E Hermeli frisa que o voluntariado, especialmente em um quadro de crise de saúde grave, com doenças infecciosas, não pode parar quando as águas baixarem. Todas preveem seguir na labuta em dose dupla por meses a fio.
— As unidades básicas de saúde não darão conta da quantidade de medicamento e tratamento necessários nos próximos meses. O Estado não está preparado para o aumento de demanda. Quebramos a cabeça nas noites aqui sobre como garantir a compra de medicamentos para as pessoas quando elas saírem dos abrigos, ajudando a evitar uma crise de abastecimento na rede de saúde — diz Luisa.
— O Estado não está preparado para a demanda. E há as pessoas em situação de rua. É muita coisa – acrescenta Lauren.

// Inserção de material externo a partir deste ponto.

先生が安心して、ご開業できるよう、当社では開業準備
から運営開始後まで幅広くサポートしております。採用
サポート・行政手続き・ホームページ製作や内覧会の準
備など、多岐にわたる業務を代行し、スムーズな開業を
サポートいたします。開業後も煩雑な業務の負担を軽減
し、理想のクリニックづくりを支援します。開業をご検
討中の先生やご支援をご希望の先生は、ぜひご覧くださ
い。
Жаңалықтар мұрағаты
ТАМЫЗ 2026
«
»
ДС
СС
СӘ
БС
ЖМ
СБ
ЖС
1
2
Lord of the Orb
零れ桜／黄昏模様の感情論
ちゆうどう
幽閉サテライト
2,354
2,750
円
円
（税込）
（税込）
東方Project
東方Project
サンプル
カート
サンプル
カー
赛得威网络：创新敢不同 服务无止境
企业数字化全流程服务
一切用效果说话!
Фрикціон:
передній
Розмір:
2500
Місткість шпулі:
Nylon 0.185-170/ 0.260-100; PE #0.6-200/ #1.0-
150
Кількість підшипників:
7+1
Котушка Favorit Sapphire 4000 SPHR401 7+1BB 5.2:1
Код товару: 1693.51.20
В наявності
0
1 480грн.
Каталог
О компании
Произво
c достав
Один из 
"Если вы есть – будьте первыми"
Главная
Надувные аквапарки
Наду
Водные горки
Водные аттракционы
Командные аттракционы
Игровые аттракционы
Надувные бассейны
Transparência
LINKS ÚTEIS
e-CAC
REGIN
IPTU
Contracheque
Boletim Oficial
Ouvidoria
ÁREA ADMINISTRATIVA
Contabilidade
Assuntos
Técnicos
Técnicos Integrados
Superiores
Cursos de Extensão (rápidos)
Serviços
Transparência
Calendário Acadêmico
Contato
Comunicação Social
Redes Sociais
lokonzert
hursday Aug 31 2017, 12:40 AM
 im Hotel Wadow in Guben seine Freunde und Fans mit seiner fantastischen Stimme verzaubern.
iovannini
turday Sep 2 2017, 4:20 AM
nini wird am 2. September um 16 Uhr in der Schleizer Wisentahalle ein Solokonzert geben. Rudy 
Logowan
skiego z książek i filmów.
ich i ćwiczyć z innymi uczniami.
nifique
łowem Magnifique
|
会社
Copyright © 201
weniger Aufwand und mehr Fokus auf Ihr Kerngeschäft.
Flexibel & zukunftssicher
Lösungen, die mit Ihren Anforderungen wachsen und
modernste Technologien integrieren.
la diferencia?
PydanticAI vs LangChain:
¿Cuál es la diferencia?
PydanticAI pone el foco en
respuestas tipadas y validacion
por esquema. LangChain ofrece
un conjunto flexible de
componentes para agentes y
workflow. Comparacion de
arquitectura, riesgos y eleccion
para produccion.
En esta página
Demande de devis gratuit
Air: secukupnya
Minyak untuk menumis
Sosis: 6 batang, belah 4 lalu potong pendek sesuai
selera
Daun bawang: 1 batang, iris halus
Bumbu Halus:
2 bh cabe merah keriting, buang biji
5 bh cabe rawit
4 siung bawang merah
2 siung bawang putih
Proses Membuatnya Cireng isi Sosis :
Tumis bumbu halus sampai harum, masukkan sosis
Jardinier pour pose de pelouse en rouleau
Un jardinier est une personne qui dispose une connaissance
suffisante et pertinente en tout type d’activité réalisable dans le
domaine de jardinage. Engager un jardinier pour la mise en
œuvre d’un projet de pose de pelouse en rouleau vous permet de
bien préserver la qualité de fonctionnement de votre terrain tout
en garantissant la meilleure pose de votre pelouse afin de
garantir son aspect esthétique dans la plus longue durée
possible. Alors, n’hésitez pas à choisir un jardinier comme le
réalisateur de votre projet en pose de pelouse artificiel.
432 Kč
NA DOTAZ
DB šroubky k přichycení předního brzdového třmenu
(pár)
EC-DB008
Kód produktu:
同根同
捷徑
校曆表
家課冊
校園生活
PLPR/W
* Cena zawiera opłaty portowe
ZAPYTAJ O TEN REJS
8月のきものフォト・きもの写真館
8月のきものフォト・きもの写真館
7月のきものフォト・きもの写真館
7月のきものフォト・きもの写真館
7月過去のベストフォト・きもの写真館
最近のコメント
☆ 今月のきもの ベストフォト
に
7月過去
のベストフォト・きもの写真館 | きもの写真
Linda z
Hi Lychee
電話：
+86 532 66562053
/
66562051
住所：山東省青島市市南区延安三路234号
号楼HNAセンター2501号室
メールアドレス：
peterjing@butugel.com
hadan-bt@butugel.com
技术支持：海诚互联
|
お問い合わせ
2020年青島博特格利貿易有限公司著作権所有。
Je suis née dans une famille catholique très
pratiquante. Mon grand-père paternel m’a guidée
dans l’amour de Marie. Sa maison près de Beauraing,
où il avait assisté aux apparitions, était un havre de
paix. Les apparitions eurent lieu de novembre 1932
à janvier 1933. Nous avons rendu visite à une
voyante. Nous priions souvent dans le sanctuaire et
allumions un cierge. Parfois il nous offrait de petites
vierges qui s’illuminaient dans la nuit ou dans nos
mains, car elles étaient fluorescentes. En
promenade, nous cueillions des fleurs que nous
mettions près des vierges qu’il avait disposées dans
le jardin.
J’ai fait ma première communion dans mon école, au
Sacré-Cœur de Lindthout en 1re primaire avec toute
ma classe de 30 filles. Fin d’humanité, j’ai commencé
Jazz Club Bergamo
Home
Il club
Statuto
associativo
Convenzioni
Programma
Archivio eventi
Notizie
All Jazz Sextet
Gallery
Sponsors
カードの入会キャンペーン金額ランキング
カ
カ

A poucos quilômetros do abrigo, na beira do Guaíba, o gerente de obras Pedro Oliveira, 55 anos, está completando quase 12h de trabalho com sua equipe. A maratona começou na quinta-feira da primeira semana de maio. Mais de vinte caminhões e uma empilhadeira entram e saem de um pedaço do Parque Marítimo transformado em depósito informal para mais de 200 sacos de cimento e areia. Eles formarão diques para proteger casas de bomba posicionadas em áreas que o Guaíba margeia. Secas e isoladas da enchente, elas voltam a funcionar e a diminuir assim o nível da água. Na noite de sábado, estavam a caminho da sexta casa de bomba, na Riachuelo, no Centro
– Não paramos há 10 noites e mesmo assim não sabemos quando a água começará a baixar. Quando bate o cansaço, penso nos funcionários da empresa que perderam tudo e que é preciso fazer o que a gente pode, na hora em que a gente pode, para sonhar com um normal possível e iluminado para Porto Alegre. E ele virá — garante.